Le temps suspendu

Le temps suspendu

22 décembre 2022 Non Par Paul Rassat

Exposition photographique, Le temps suspendu, au Musée-Château d’ Annecy jusqu’au 20 mars 2023. Commissaires d’exposition Sophie Marin et Lucie Cabanes.

Entretien avec Lucie Cabanes

Vous intitulez cette exposition « Le temps suspendu » alors que pour les physiciens le temps n’existe pas.

Est-ce que nous montrons le temps ? Je ne sais pas. Le bon ou le mauvais temps. Il était cependant important pour nous de montrer que la photo n’est pas un moment arrêté mais aussi un avant et un après. Pour beaucoup, une exposition photo peut être assez rébarbative. Plein de petits formats. Des choses un peu froides en comparaison de la peinture ou de la sculpture qui font sentir le geste, la main de l’artiste. Nous avions envie de raconter une histoire, d’où un parcours qui s’appuie sur des thématiques. Nous ne partons pas de la chronologie mais de regards croisés entre des œuvres anciennes et des œuvres contemporaines. Nous mettons cependant en parallèle les grands moments de la création de la photographie avec la création de notre musée et de toutes les institutions en France. Nous restons fidèles au temps et nous en détournons un peu.

Avec la photographie et ses développements techniques nous inventons des outils qui nous réinventent, changent notre regard.

Oui, et les artistes aiment utiliser les outils du passé.

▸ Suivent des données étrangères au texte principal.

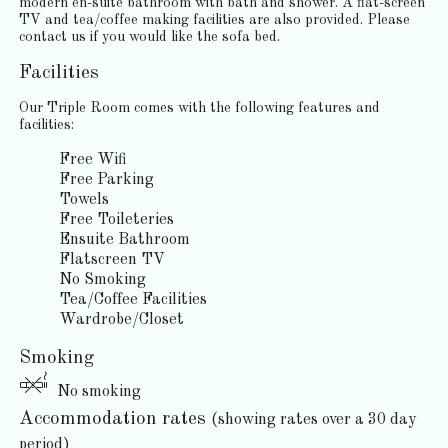
modern en-suite bathroom with bath and shower. A flat-screen
TV and tea/coffee making facilities are also provided. Please
contact us if you would like the sofa bed.
Facilities
Our Triple Room comes with the following features and
facilities:
Free Wifi
Free Parking
Towels
Free Toileteries
Ensuite Bathroom
Flatscreen TV
No Smoking
Tea/Coffee Facilities
Wardrobe/Closet
Smoking
No smoking
Accommodation rates
(showing rates over a 30 day
period)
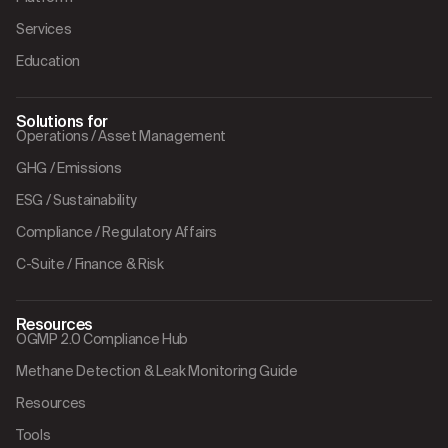
Services
Education
Solutions for
Operations / Asset Management
GHG / Emissions
ESG / Sustainability
Compliance / Regulatory Affairs
C-Suite / Finance & Risk
Resources
OGMP 2.0 Compliance Hub
Methane Detection & Leak Monitoring Guide
Resources
Tools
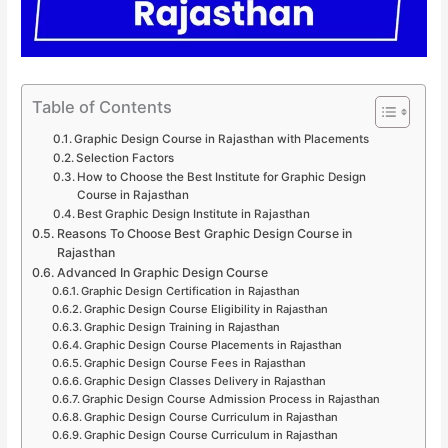
Table of Contents
Graphic Design Course in Rajasthan with Placements
Selection Factors
How to Choose the Best Institute for Graphic Design
Course in Rajasthan
Best Graphic Design Institute in Rajasthan
Reasons To Choose Best Graphic Design Course in
Rajasthan
Advanced In Graphic Design Course
Graphic Design Certification in Rajasthan
Graphic Design Course Eligibility in Rajasthan
Graphic Design Training in Rajasthan
Graphic Design Course Placements in Rajasthan
Graphic Design Course Fees in Rajasthan
Graphic Design Classes Delivery in Rajasthan
Graphic Design Course Admission Process in Rajasthan
Graphic Design Course Curriculum in Rajasthan
Graphic Design Course Curriculum in Rajasthan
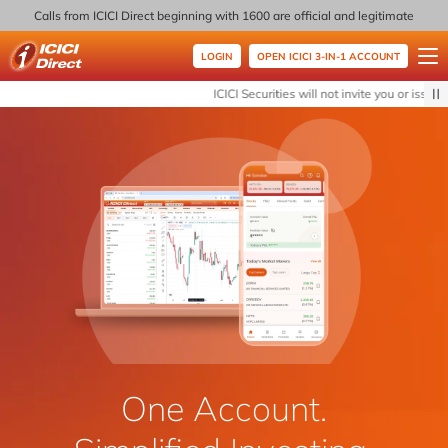
Calls from ICICI Direct beginning with 1600 are official and legitimate
LOGIN
OPEN ICICI 3-IN-1 ACCOUNT
ICICI Direct
ICICI Securities will not invite you or issue a
One Account.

Jurgen avec la chambre photographique. Éric Poitevin avec sa caméra d’invention soviétique à quatre objectifs. Béatrix Von Conta fait du tirage à l’albumine comme au XIX°, avec de fausses couleurs. Artistes actuels ou du passé, l’intention est la même. La dernière salle d’exposition montre des tirages de Christian Poncet qui pourraient passer pour anciens mais qui reposent sur une radicalité dans les plans. En passant vite, on ne se rendrait pas compte de cette modernité associée à un tirage au sténopé.

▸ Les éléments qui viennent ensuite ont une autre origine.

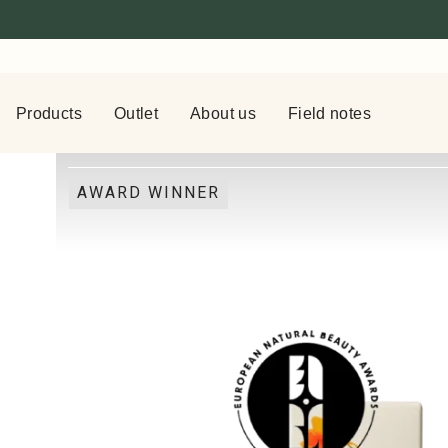
Products
Outlet
About us
Field notes
AWARD WINNER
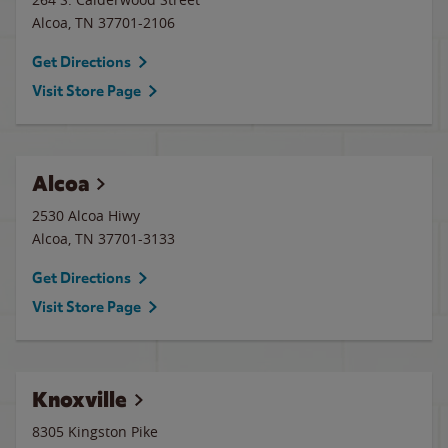
Alcoa
,
TN
37701-2106
Get Directions
Visit Store Page
Alcoa
2530 Alcoa Hiwy
Alcoa
,
TN
37701-3133
Get Directions
Visit Store Page
Knoxville
8305 Kingston Pike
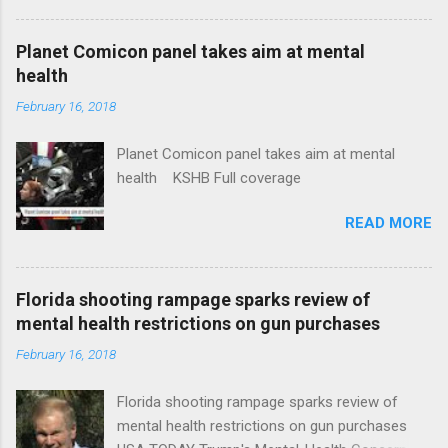
Plans That Flout Federal Rules NPR Full
coverage
Planet Comicon panel takes aim at mental
health
February 16, 2018
Planet Comicon panel takes aim at mental
health KSHB Full coverage
READ MORE
Florida shooting rampage sparks review of
mental health restrictions on gun purchases
February 16, 2018
Florida shooting rampage sparks review of
mental health restrictions on gun purchases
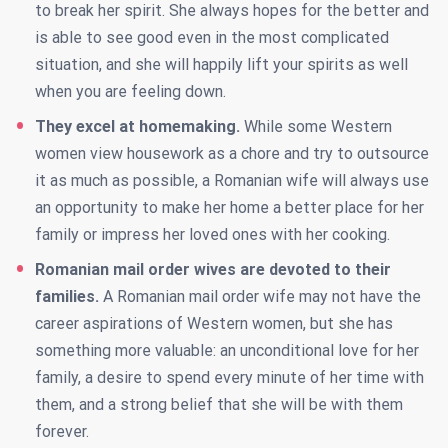
to break her spirit. She always hopes for the better and
is able to see good even in the most complicated
situation, and she will happily lift your spirits as well
when you are feeling down.
They excel at homemaking.
While some Western
women view housework as a chore and try to outsource
it as much as possible, a Romanian wife will always use
an opportunity to make her home a better place for her
family or impress her loved ones with her cooking.
Romanian mail order wives are devoted to their
families.
A Romanian mail order wife may not have the
career aspirations of Western women, but she has
something more valuable: an unconditional love for her
family, a desire to spend every minute of her time with
them, and a strong belief that she will be with them
forever.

La conception de cette exposition offre une sorte de feuilletage comparable à celui sur lequel repose notre construction personnelle de la réalité.

Nous sommes tous habités par nos propres histoires, par celles auxquelles nous sommes raccordés aussi.

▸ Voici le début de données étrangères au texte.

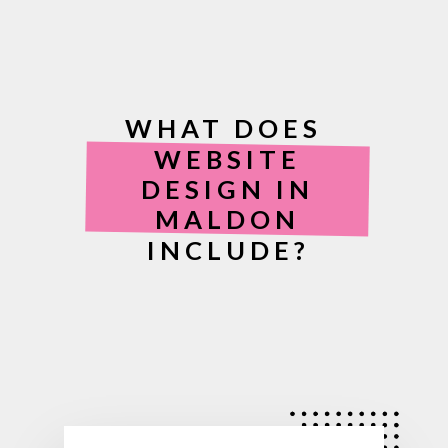
WHAT DOES
WEBSITE
DESIGN IN
MALDON
INCLUDE?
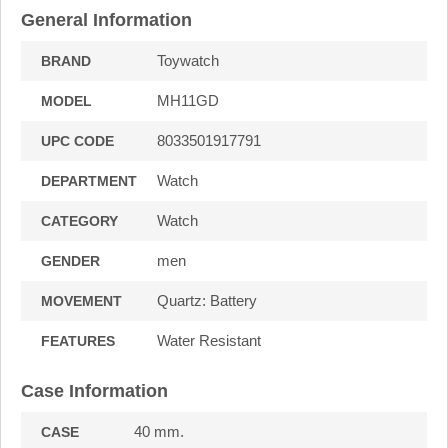
General Information
Toywatch
BRAND
MH11GD
MODEL
8033501917791
UPC CODE
Watch
DEPARTMENT
Watch
CATEGORY
men
GENDER
Quartz: Battery
MOVEMENT
Water Resistant
FEATURES
Case Information
40 mm.
CASE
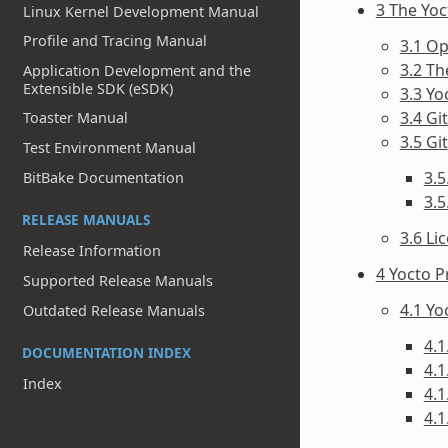
3 The Yo
Linux Kernel Development Manual
Profile and Tracing Manual
3.1 O
3.2 T
Application Development and the
Extensible SDK (eSDK)
3.3 Yo
3.4 Gi
Toaster Manual
3.5 Git
Test Environment Manual
3.5
BitBake Documentation
3.
RELEASE MANUALS
3.6 Li
Release Information
4 Yocto P
Supported Release Manuals
4.1 Y
Outdated Release Manuals
4.1
DOCUMENTATION INDEX
4.1
Index
4.1
4.1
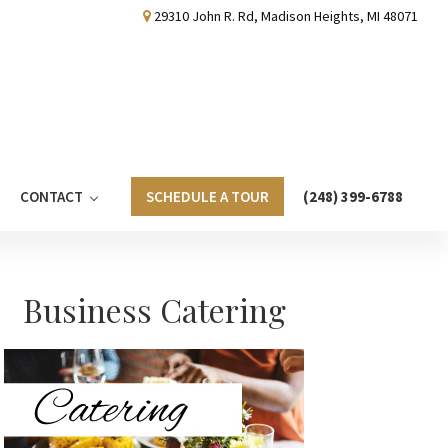
29310 John R. Rd, Madison Heights, MI 48071
CONTACT
SCHEDULE A TOUR
(248) 399-6788
Primary
Business Catering
Sidebar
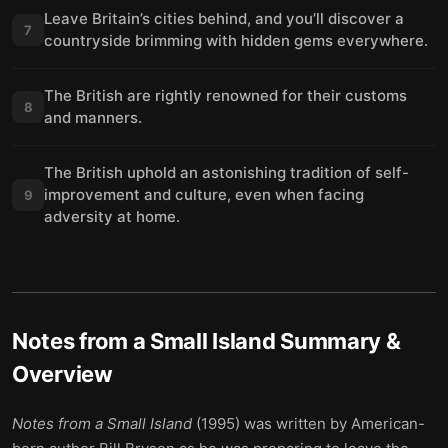
Leave Britain’s cities behind, and you’ll discover a
7
countryside brimming with hidden gems everywhere.
The British are rightly renowned for their customs
8
and manners.
The British uphold an astonishing tradition of self-
improvement and culture, even when facing
9
adversity at home.
Notes from a Small Island
Summary &
Overview
Notes from a Small Island
(1995) was written by American-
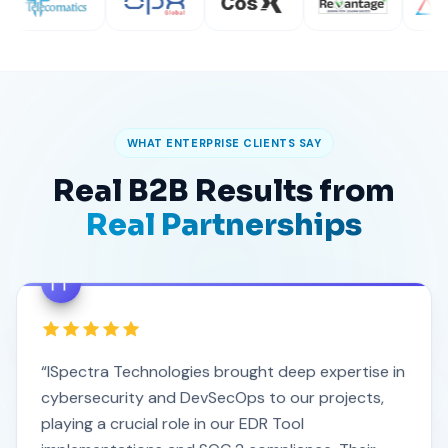
WHAT ENTERPRISE CLIENTS SAY
Real B2B Results from
Real Partnerships
“ISpectra Technologies brought deep expertise in
cybersecurity and DevSecOps to our projects,
playing a crucial role in our EDR Tool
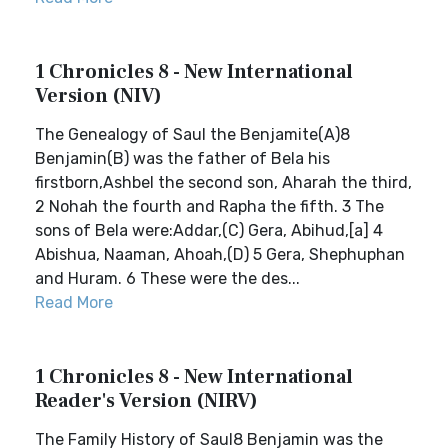
1 Chronicles 8 - New International
Version (NIV)
The Genealogy of Saul the Benjamite(A)8
Benjamin(B) was the father of Bela his
firstborn,Ashbel the second son, Aharah the third,
2 Nohah the fourth and Rapha the fifth. 3 The
sons of Bela were:Addar,(C) Gera, Abihud,[a] 4
Abishua, Naaman, Ahoah,(D) 5 Gera, Shephuphan
and Huram. 6 These were the des...
Read More
1 Chronicles 8 - New International
Reader's Version (NIRV)
The Family History of Saul8 Benjamin was the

C’est à chaque visiteur de pratiquer cet art de la conversation entre les œuvres et lui-même auquel invitent le travail des photographes et la conception de cette exposition.

Le temps, le temps, le temps n’est rien d’autre…

Nous ne mesurons pas le temps mais la durée. Nos montres ne sont que des chronomètres. Cette confusion entre le temps et la durée nous renvoie à ce que nous sommes : une durée. La photographie, elle, capte l’énergie transformée en lumière. Elle immobilise le mouvement qui, saisi par le regard, renvoie en retour au mouvement. L’intérêt de la photographie est multiple. Elle informe, rend compte, témoigne, orne, interprète, conserve. Elle fait aussi fonctionner notre cerveau.

Sensation et sentiment priment sur la technique

L’exposition affiche cette citation  » Ils n’ont pas la moindre idée que le paysage n’est que la sensation forte éprouvée par l’artiste, que le sujet n’est rien sans le sentiment personnel et individuel du peintre ou du poète qui fait l’œuvre. » Gabriel Loppé Correspondance 1868.